The sketch opens with the troubled couple exiting a restaurant, she says. Then, the wife offers her husband a packet of condoms.
“My dear, you are going away, and I know you might fall into temptation,” Kansiime says, demonstrating the wife’s lines. “I trust you, but I don’t trust the women you relate with. Have this pack of condoms in case you fall into temptation.”
The husband accepts the condoms but reprimands her for her lack of trust.
The wife then asks him to leave some condoms with her as an additional precaution, Kansiime says. But rather than oblige, he flies into a rage at the idea that other men might tempt her.
Kansiime often uses comedy to explore relationships, gender roles and double standards. But men and women alike find her routines refreshing in Uganda’s conservative society, she says.
Comedy is a popular pastime in Uganda, but men dominate the scene, Kansiime says. She estimates that there may be four professional male comedians for each rising female comedian.
“Male comedians are just warming up to the facts,” she says. “We are here to stay.”
Female comedians fight an uphill battle, Kansiime says. They have a difficult time pulling off certain jokes because society holds them to different standards.
“As a woman, you cannot crack tribalistic or obscene jokes,” she says. “Yet a man can crack them and get away with it.”
Her comedy challenges Uganda’s traditional patriarchy, she says. Conservative Ugandans expect women to submit to men, but the women in her sketches are anything but submissive.
Kansiime did not always intend to challenge gender stereotypes through comedy. She graduated from Makerere University in Kampala, Uganda’s capital, with a degree in social sciences in 2007.
But friends showed her that she was an entertainer, she says. She realized she was talented when they asked her to tell them her version of stories.
That talent grew on the radio after graduation. Kansiime lent her voice to local radio drama Rock Point 256, which broadcasts episodes about health, empowerment and social issues.
Since then, Kansiime has never shied away from tackling social issues with her material.
For the past three years, she has sparked debates on current events as a co-presenter of “Minibuzz,” a television show featuring commuters’ opinions on news and culture during their minibus rides to work.

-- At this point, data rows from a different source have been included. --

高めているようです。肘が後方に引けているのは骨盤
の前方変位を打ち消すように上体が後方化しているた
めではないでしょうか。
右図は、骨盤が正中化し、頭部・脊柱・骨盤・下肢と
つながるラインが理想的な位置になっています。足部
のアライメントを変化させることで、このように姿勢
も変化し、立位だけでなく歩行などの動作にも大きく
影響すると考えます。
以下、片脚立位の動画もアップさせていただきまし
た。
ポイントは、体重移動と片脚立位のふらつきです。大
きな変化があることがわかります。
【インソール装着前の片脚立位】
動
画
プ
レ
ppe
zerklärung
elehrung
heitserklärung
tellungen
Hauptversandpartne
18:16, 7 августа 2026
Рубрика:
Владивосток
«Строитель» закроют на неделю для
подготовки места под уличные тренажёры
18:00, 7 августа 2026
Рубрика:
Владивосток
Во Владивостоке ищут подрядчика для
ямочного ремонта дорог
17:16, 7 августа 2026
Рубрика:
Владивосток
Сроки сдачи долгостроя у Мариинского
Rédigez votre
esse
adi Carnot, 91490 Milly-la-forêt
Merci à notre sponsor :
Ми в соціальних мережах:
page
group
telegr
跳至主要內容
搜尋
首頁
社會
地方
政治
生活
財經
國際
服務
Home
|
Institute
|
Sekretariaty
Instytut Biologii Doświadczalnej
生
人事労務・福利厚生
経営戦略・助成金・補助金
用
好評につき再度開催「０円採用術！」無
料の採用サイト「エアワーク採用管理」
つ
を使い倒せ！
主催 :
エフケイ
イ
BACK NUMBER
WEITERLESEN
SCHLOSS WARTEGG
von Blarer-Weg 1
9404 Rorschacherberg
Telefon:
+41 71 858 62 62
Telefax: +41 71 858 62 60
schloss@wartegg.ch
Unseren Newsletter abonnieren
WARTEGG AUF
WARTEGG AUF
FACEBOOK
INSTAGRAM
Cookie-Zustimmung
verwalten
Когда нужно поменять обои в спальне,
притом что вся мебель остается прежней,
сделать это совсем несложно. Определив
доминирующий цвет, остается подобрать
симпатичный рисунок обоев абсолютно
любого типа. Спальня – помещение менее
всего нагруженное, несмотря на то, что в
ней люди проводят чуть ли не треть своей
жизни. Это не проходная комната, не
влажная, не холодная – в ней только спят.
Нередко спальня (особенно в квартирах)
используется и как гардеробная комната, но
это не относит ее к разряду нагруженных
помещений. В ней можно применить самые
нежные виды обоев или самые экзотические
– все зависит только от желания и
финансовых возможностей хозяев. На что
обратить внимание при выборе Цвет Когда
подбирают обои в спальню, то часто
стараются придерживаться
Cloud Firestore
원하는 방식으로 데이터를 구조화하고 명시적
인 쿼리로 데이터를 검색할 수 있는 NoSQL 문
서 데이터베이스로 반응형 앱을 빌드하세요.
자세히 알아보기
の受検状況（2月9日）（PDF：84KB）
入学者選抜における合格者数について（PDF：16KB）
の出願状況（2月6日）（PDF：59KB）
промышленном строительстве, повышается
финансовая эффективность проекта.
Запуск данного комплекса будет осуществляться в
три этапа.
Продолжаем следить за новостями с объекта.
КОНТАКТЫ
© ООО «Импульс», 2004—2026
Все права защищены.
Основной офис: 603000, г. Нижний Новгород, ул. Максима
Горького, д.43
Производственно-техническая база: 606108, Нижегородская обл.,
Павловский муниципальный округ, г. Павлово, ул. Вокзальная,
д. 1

Kansiime’s comedy delves into issues that affect all Ugandans, such as infidelity and domestic violence, says Ssanyu Kalibbala, a senior producer for Made in Uganda TV, which is the network that airs “Minibuzz.” That universality contributes to her success.
“Her humor appeals to almost everybody,” she says. “Children, elders, housewives – all think she is funny.”
Dithan Musoke, an Internet cafe owner in Kampala, says he typically finds men funnier than women are. But Kansiime’s confidence makes her funnier to him than most women.